Hay franquicias que desaparecen durante un par de años y uno piensa: “Bueno, seguramente regresarán”.
Y luego está Onimusha.
La saga de Capcom se fue a dormir después de Onimusha: Dawn of Dreams, lanzado originalmente en 2006 para PlayStation 2, y durante dos décadas parecía que tendríamos que conformarnos con recordar aquellos años en los que los samuráis, los demonios y las almas tenían una relación bastante más cercana de lo que cualquier departamento de recursos humanos recomendaría.
Pero en 2026 Capcom decidió abrir nuevamente el portal.
Y de ahí salió Onimusha: Way of the Sword, una nueva entrega que toma todo aquello que hizo especial a la serie y lo trae al presente utilizando el RE Engine, la tecnología que Capcom ha utilizado para algunos de sus proyectos más importantes de los últimos años.
¿El resultado?

Un regreso que funciona especialmente bien cuando se trata de combatir, pero que demuestra que regresar después de 20 años también significa enfrentarse a un videojuego que cambió muchísimo mientras tú estabas guardado en el clóset.
Y eso es precisamente lo interesante de Way of the Sword.
Porque este no es simplemente un Onimusha viejo con gráficos bonitos.
Capcom quiso modernizar la fórmula, darle más profundidad al combate y construir una aventura mucho más cinematográfica alrededor de Miyamoto Musashi.
Y vaya que lo consiguió.

Musashi regresa… pero esta vez le toca salvar Kyoto
La historia nos pone en la piel de una versión ficticia de Miyamoto Musashi, el legendario espadachín japonés.
Aquí no tenemos simplemente al guerrero histórico recorriendo Japón buscando rivales. Capcom toma la figura de Musashi y la mete directamente en el universo sobrenatural de Onimusha.
El resultado es una mezcla bastante curiosa entre historia japonesa, fantasía oscura y horror sobrenatural.
La aventura nos lleva a un Kyoto del periodo Edo que está lejos de ser la postal turística que uno esperaría.
Aquí hay Genma, criaturas sobrenaturales, misterios y una amenaza que vuelve a poner en peligro el equilibrio entre el mundo de los vivos y el de los demonios.

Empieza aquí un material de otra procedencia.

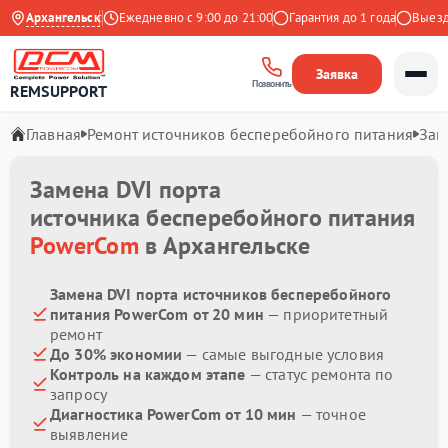
4.9 на Яндекс
Архангельск
Ежедневно с 9:00 до 21:00
Гарантия до 1 года
Выезд ма
Заявка
Позвонить
REMSUPPORT
Главная
Ремонт источников бесперебойного питания
Зам
Замена DVI порта
источника бесперебойного питания
PowerCom
в Архангельске
Замена DVI порта источников бесперебойного
питания PowerCom от 20 мин
— приоритетный
ремонт
До 30% экономии
— самые выгодные условия
Контроль на каждом этапе
— статус ремонта по
запросу
Диагностика PowerCom от 10 мин
— точное
выявление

Y Musashi tampoco comienza como el héroe perfecto que ya tiene todo resuelto.
Uno de los aspectos que más me gustó de la historia es precisamente observar cómo el protagonista va evolucionando conforme avanza la aventura.
Al principio encontramos a un Musashi bastante confiado, incluso arrogante en determinados momentos. Pero conforme la situación se complica, el personaje comienza a entender que no todo se trata de demostrar quién es el mejor espadachín.
Y esto ayuda muchísimo a que la historia tenga un poquito más de peso.
Porque sí, podemos tener demonios, espadas mágicas y poderes sobrenaturales, pero si el protagonista solamente está ahí para decir frases profundas mientras corta enemigos, eventualmente uno termina desconectándose.

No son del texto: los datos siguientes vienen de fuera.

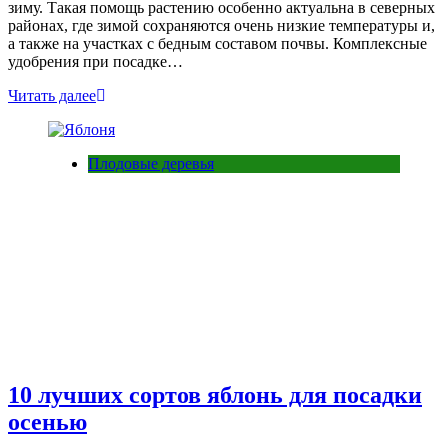
зиму. Такая помощь растению особенно актуальна в северных
районах, где зимой сохраняются очень низкие температуры и,
а также на участках с бедным составом почвы. Комплексные
удобрения при посадке…
Читать далее
Плодовые деревья
10 лучших сортов яблонь для посадки
осенью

Por fortuna, aquí hay un arco narrativo bastante más interesante.
Además, Capcom vuelve a demostrar que sabe construir personajes visualmente memorables.
El diseño de Musashi está basado en la apariencia del legendario actor japonés Toshiro Mifune, una decisión que le da al personaje una presencia espectacular y que además conecta al juego con toda esa tradición cinematográfica de los samuráis.
Y sí, hay momentos en los que uno siente que está viendo una película japonesa de samuráis que accidentalmente decidió convertirse en videojuego.
Y eso es un cumplido.

El verdadero protagonista: el combate
Pero vamos a lo importante.
El combate de Onimusha: Way of the Sword es probablemente lo mejor que tiene el juego.
Y no es una exageración.
Capcom tomó la esencia de los juegos originales y la llevó a un sistema mucho más preciso, exigente y moderno.
Aquí no basta con apretar botones como si estuvieras intentando sacar el récord mundial de velocidad en un control.
El juego quiere que observes.
Que aprendas.
Que esperes.
Y, sobre todo, que entiendas cuándo atacar.
Uno de los elementos fundamentales es el sistema de parries y contraataques, que hace que cada enfrentamiento tenga mucho más ritmo.
Cuando consigues ejecutar correctamente un contraataque en el momento preciso, la sensación es espectacular.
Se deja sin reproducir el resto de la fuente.